Directions for this task
Print them exactly: the lines from the beginning of the entries below through the line that contains "нижнем углу. Однако самое приятное то, что вы", and only those, with the pictures left out.

Dataset extract: Begin

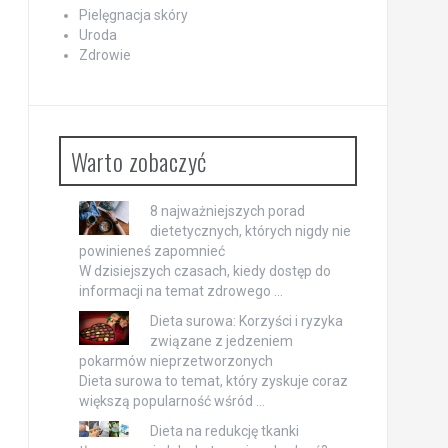
Pielęgnacja skóry
Uroda
Zdrowie
Warto zobaczyć
8 najważniejszych porad
dietetycznych, których nigdy nie
powinieneś zapomnieć
W dzisiejszych czasach, kiedy dostęp do
informacji na temat zdrowego …
Dieta surowa: Korzyści i ryzyka
związane z jedzeniem
pokarmów nieprzetworzonych
Dieta surowa to temat, który zyskuje coraz
większą popularność wśród …
Dieta na redukcję tkanki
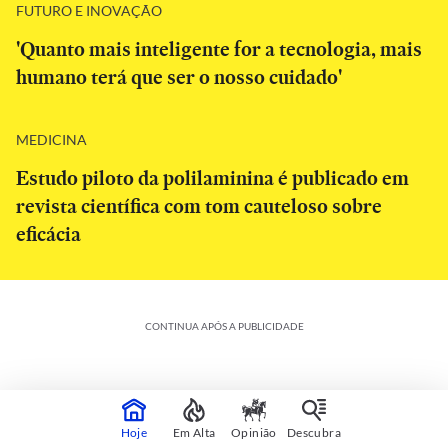
FUTURO E INOVAÇÃO
'Quanto mais inteligente for a tecnologia, mais
humano terá que ser o nosso cuidado'
MEDICINA
Estudo piloto da polilaminina é publicado em
revista científica com tom cauteloso sobre
eficácia
CONTINUA APÓS A PUBLICIDADE
Hoje
Em Alta
Opinião
Descubra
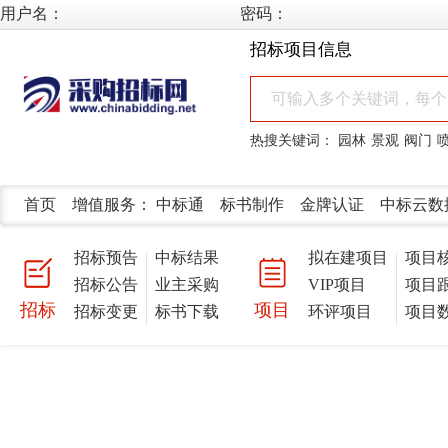
用户名：
密码：
招标项目信息
热搜关键词：
园林
景观
阀门
首页
增值服务：
中标通
标书制作
金牌认证
中标云数
招标预告
中标结果
拟在建项目
项目
招标公告
业主采购
VIP项目
项目
招标
项目
招标变更
标书下载
环评项目
项目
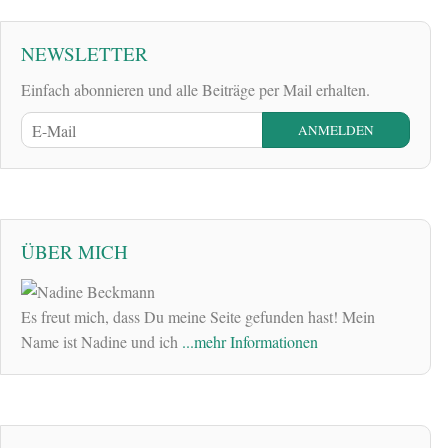
NEWSLETTER
Einfach abonnieren und alle Beiträge per Mail erhalten.
ÜBER MICH
Es freut mich, dass Du meine Seite gefunden hast! Mein
Name ist Nadine und ich
...mehr Informationen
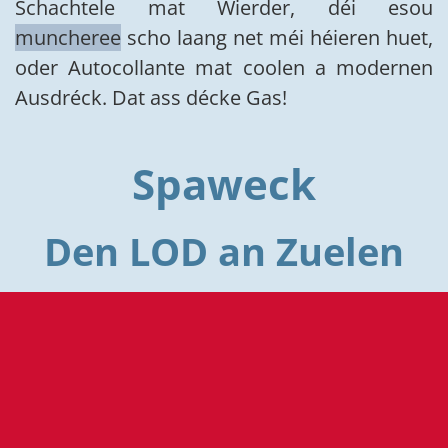
Schachtele mat Wierder, déi esou
muncheree
scho laang net méi héieren huet,
oder Autocollante mat coolen a modernen
Ausdréck. Dat ass décke Gas!
Spaweck
Den LOD an Zuelen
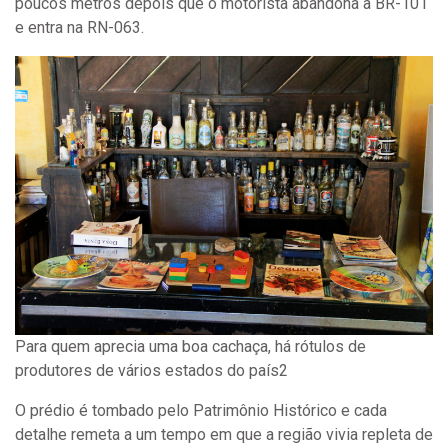
poucos metros depois que o motorista abandona a BR-101
e entra na RN-063.
Para quem aprecia uma boa cachaça, há rótulos de
produtores de vários estados do país2
O prédio é tombado pelo Patrimônio Histórico e cada
detalhe remeta a um tempo em que a região vivia repleta de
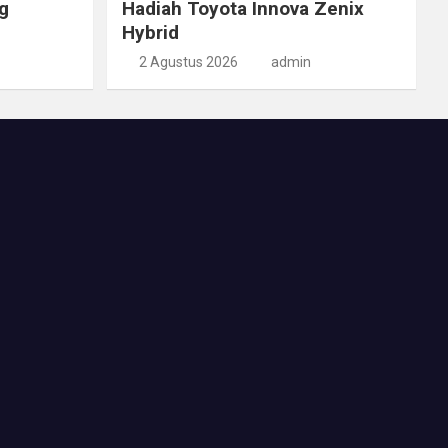
g
Hadiah Toyota Innova Zenix
Hybrid
2 Agustus 2026
admin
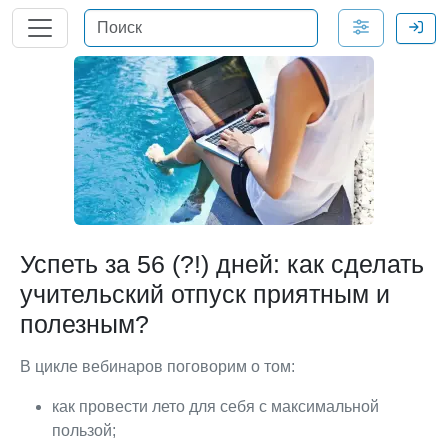
Успеть за 56 (?!) дней: как сделать
учительский отпуск приятным и
полезным?
В цикле вебинаров поговорим о том:
как провести лето для себя с максимальной
пользой;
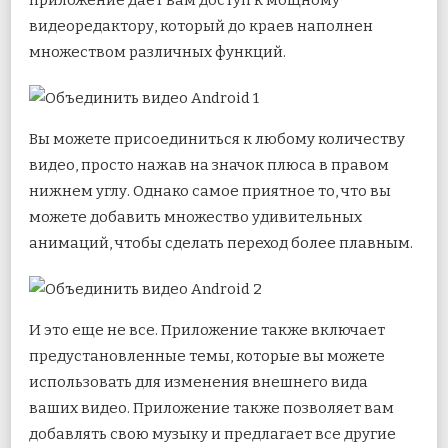
видеоредактору, который до краев наполнен
множеством различных функций.
Вы можете присоединиться к любому количеству
видео, просто нажав на значок плюса в правом
нижнем углу. Однако самое приятное то, что вы
можете добавить множество удивительных
анимаций, чтобы сделать переход более плавным.
И это еще не все. Приложение также включает
предустановленные темы, которые вы можете
использовать для изменения внешнего вида
ваших видео. Приложение также позволяет вам
добавлять свою музыку и предлагает все другие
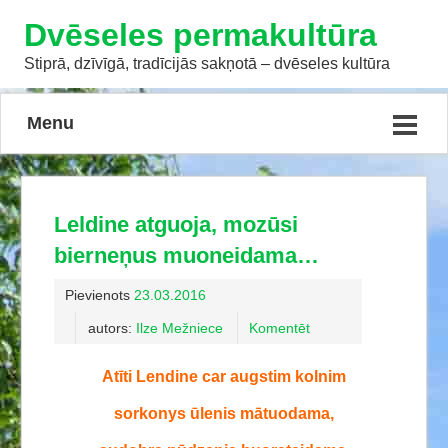
Dvēseles permakultūra
Stiprā, dzīvīgā, tradīcijās sakņotā – dvēseles kultūra
Menu
Leldine atguoja, mozūsi
bierneņus muoneidama…
Pievienots
23.03.2016
autors:
Ilze Mežniece
Komentēt
Atīti Lendine car augstim kolnim
sorkonys ūlenis mātuodama,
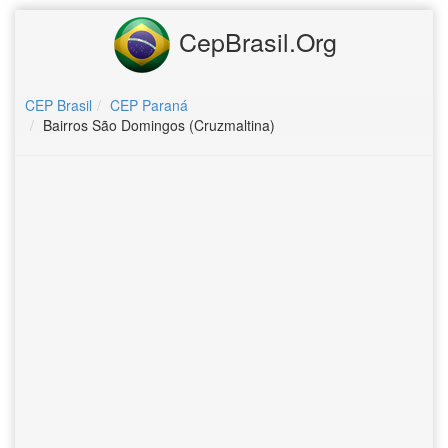
CepBrasil.Org
CEP Brasil
CEP Paraná
Bairros São Domingos (Cruzmaltina)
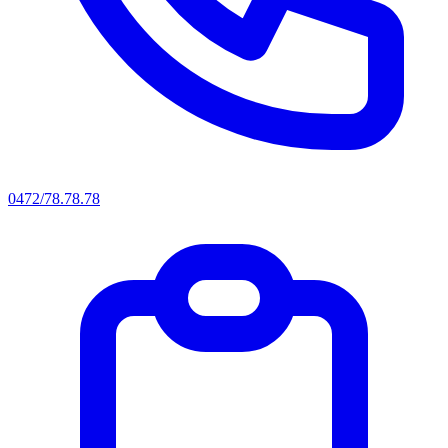
0472/78.78.78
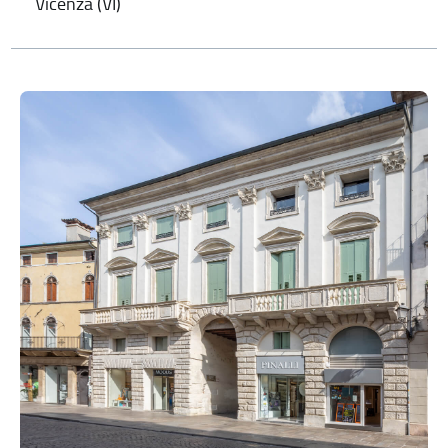
Vicenza (VI)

Dataset extract: End

Written reply
Pielęgnacja skóry
Uroda
Zdrowie
Warto zobaczyć
8 najważniejszych porad
dietetycznych, których nigdy nie
powinieneś zapomnieć
W dzisiejszych czasach, kiedy dostęp do
informacji na temat zdrowego …
Dieta surowa: Korzyści i ryzyka
związane z jedzeniem
pokarmów nieprzetworzonych
Dieta surowa to temat, który zyskuje coraz
większą popularność wśród …
Dieta na redukcję tkanki
FUTURO E INOVAÇÃO
'Quanto mais inteligente for a tecnologia, mais
humano terá que ser o nosso cuidado'
MEDICINA
Estudo piloto da polilaminina é publicado em
revista científica com tom cauteloso sobre
eficácia
CONTINUA APÓS A PUBLICIDADE
Hoje
Em Alta
Opinião
Descubra
用户名：
密码：
招标项目信息
热搜关键词：
园林
景观
阀门
首页
增值服务：
中标通
标书制作
金牌认证
中标云数
招标预告
中标结果
拟在建项目
项目
招标公告
业主采购
VIP项目
项目
招标
项目
招标变更
标书下载
环评项目
项目
NEWSLETTER
Einfach abonnieren und alle Beiträge per Mail erhalten.
ÜBER MICH
Es freut mich, dass Du meine Seite gefunden hast! Mein
Name ist Nadine und ich
...mehr Informationen
Schachtele mat Wierder, déi esou
muncheree
scho laang net méi héieren huet,
oder Autocollante mat coolen a modernen
Ausdréck. Dat ass décke Gas!
Spaweck
Den LOD an Zuelen
poucos metros depois que o motorista abandona a BR-101
e entra na RN-063.
Para quem aprecia uma boa cachaça, há rótulos de
produtores de vários estados do país2
O prédio é tombado pelo Patrimônio Histórico e cada
detalhe remeta a um tempo em que a região vivia repleta de
g
Hadiah Toyota Innova Zenix
Hybrid
2 Agustus 2026
admin
Успеть за 56 (?!) дней: как сделать
учительский отпуск приятным и
полезным?
В цикле вебинаров поговорим о том:
как провести лето для себя с максимальной
пользой;
видеоредактору, который до краев наполнен
множеством различных функций.
Вы можете присоединиться к любому количеству
видео, просто нажав на значок плюса в правом
нижнем углу. Однако самое приятное то, что вы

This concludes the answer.